E prossegue: “As pessoas não sabem o que significa a pesquisa. A maior parte das pessoas não está sentindo esse corte, porque não acha que seja uma coisa tão importante assim; nós estamos tentando falar agora, com a crise já estourando, mas nós precisamos falar constantemente, com crise, sem crise, temos que estar mais próximos da população, para popularizar o conhecimento científico”, sentencia a cientista.

A organização criou uma página de arrecadação para o evento e viabilizou impressão de material de divulgação, uma oficina de confecção de cartazes e outros custos diversos. A arrecadação possibilitou uma maior mobilização nas redes e na imprensa, alavancando o alcance e o número de participantes na Marcha, celebrada pelo professor Marcos Buckeridge, professor da USP e presidente da Academia de Ciências do Estado de São Paulo.

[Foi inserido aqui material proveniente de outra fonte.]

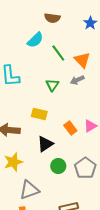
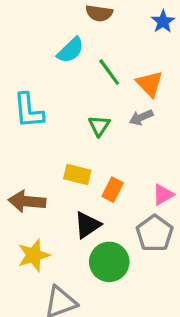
orange rectangle: (70, 128) -> (113, 190), moved, turned 64
green circle: (58, 166) -> (109, 262), size x1.5
gray pentagon: (85, 168) -> (155, 233), moved

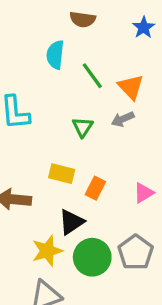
cyan semicircle: (71, 50) -> (55, 55), turned 140
gray pentagon: (155, 233) -> (136, 252), moved
yellow star: (34, 255) -> (47, 251), moved

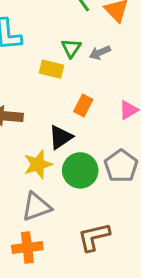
gray arrow: (123, 119) -> (100, 53), moved
yellow rectangle: (62, 174) -> (52, 69), moved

“Acho que a marcha foi um sucesso. Superou nossas expectativas. Nas duas primeiras, houve adesão de 200 e 500 pessoas, respectivamente. Agora, com aproximadamente 2 mil pessoas, podemos nos fazer mais ouvidos e podemos prometer uma atuação ainda mais forte, pensando até na quarta marcha”, comemorou, encerrando e convocando os colegas para a dispersão.